» **PROBLEM TO SOLVE**
Return exactly those lines of the material below that fall between the line holding "Alleen liefde" and the line holding "dụng giúp bạn", inclusive.

» **RECORDS**

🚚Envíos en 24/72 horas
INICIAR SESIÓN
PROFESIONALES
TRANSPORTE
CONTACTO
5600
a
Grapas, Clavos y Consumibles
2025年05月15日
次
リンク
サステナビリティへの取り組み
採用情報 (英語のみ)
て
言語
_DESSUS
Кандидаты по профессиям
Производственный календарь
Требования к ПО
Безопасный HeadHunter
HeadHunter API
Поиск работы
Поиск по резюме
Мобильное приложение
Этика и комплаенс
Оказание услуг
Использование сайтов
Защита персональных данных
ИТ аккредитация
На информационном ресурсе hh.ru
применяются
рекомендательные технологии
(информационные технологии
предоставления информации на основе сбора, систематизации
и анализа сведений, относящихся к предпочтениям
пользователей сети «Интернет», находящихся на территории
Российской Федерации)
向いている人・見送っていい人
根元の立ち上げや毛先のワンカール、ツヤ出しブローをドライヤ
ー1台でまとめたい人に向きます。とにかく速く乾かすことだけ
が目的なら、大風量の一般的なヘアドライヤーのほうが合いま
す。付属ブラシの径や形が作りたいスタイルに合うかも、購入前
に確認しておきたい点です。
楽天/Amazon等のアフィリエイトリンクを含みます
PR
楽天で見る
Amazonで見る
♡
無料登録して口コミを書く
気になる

==

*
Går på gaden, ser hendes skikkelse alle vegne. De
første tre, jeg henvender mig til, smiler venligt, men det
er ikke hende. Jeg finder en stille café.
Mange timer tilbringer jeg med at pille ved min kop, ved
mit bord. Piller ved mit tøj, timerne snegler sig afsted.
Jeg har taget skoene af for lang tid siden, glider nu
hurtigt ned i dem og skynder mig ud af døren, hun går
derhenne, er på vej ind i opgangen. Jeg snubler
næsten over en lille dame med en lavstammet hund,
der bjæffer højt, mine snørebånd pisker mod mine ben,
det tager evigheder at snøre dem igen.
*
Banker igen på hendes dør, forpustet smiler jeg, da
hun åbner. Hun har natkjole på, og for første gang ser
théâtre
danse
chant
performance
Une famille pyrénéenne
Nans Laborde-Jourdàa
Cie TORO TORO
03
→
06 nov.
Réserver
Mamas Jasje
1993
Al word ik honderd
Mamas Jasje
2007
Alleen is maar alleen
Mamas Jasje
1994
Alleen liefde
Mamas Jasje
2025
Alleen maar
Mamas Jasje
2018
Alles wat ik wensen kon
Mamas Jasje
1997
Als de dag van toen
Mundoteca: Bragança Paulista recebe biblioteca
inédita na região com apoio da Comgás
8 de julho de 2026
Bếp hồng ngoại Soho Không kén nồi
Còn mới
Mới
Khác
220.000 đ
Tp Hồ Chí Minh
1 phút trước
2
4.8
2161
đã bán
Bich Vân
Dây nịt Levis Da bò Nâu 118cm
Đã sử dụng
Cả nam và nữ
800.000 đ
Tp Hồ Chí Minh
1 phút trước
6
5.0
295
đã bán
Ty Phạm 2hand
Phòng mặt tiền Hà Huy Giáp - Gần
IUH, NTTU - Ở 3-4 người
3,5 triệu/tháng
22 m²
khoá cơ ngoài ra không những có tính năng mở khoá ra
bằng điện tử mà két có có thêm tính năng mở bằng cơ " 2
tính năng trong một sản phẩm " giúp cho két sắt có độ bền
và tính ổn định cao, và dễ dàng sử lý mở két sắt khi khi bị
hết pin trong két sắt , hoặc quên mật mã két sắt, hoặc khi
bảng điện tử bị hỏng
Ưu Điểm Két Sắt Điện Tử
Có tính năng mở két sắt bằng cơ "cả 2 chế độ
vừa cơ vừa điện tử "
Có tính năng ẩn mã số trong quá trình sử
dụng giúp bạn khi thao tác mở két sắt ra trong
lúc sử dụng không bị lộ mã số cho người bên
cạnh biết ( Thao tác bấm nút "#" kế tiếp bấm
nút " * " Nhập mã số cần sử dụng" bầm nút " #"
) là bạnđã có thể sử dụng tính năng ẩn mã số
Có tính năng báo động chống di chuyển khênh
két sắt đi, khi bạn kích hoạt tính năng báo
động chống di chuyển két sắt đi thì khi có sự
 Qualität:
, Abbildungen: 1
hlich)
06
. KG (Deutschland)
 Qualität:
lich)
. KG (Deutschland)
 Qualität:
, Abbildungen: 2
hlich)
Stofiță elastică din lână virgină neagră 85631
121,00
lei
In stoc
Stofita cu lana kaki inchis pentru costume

» **WRITTEN RESPONSE**
Alleen liefde
Mamas Jasje
2025
Alleen maar
Mamas Jasje
2018
Alles wat ik wensen kon
Mamas Jasje
1997
Als de dag van toen
Mundoteca: Bragança Paulista recebe biblioteca
inédita na região com apoio da Comgás
8 de julho de 2026
Bếp hồng ngoại Soho Không kén nồi
Còn mới
Mới
Khác
220.000 đ
Tp Hồ Chí Minh
1 phút trước
2
4.8
2161
đã bán
Bich Vân
Dây nịt Levis Da bò Nâu 118cm
Đã sử dụng
Cả nam và nữ
800.000 đ
Tp Hồ Chí Minh
1 phút trước
6
5.0
295
đã bán
Ty Phạm 2hand
Phòng mặt tiền Hà Huy Giáp - Gần
IUH, NTTU - Ở 3-4 người
3,5 triệu/tháng
22 m²
khoá cơ ngoài ra không những có tính năng mở khoá ra
bằng điện tử mà két có có thêm tính năng mở bằng cơ " 2
tính năng trong một sản phẩm " giúp cho két sắt có độ bền
và tính ổn định cao, và dễ dàng sử lý mở két sắt khi khi bị
hết pin trong két sắt , hoặc quên mật mã két sắt, hoặc khi
bảng điện tử bị hỏng
Ưu Điểm Két Sắt Điện Tử
Có tính năng mở két sắt bằng cơ "cả 2 chế độ
vừa cơ vừa điện tử "
Có tính năng ẩn mã số trong quá trình sử
dụng giúp bạn khi thao tác mở két sắt ra trong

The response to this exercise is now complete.